§ **EXERCISE DIRECTIONS**
Write out exactly the line containing "КОНТУЗИЙ ОРГАНА ЗРЕНИЯ У ДЕТЕЙ" and all lines that come after it in the listing below, through the very last one.

--- --- ---

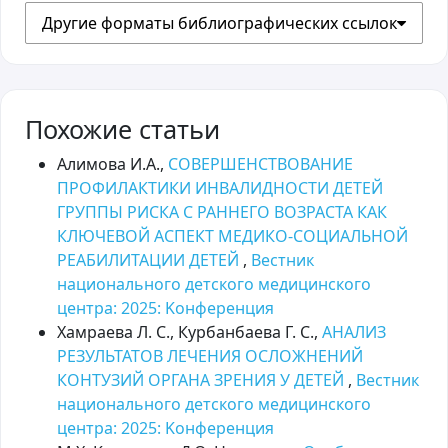
Другие форматы библиографических ссылок
Похожие статьи
Алимова И.А.,
СОВЕРШЕНСТВОВАНИЕ
ПРОФИЛАКТИКИ ИНВАЛИДНОСТИ ДЕТЕЙ
ГРУППЫ РИСКА С РАННЕГО ВОЗРАСТА КАК
КЛЮЧЕВОЙ АСПЕКТ МЕДИКО-СОЦИАЛЬНОЙ
РЕАБИЛИТАЦИИ ДЕТЕЙ
,
Вестник
национального детского медицинского
центра: 2025: Kонференция
Хамраева Л. С., Курбанбаева Г. С.,
АНАЛИЗ
РЕЗУЛЬТАТОВ ЛЕЧЕНИЯ ОСЛОЖНЕНИЙ
КОНТУЗИЙ ОРГАНА ЗРЕНИЯ У ДЕТЕЙ
,
Вестник
национального детского медицинского
центра: 2025: Kонференция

--- --- ---

§ **WRITTEN REPLY**
КОНТУЗИЙ ОРГАНА ЗРЕНИЯ У ДЕТЕЙ
,
Вестник
национального детского медицинского
центра: 2025: Kонференция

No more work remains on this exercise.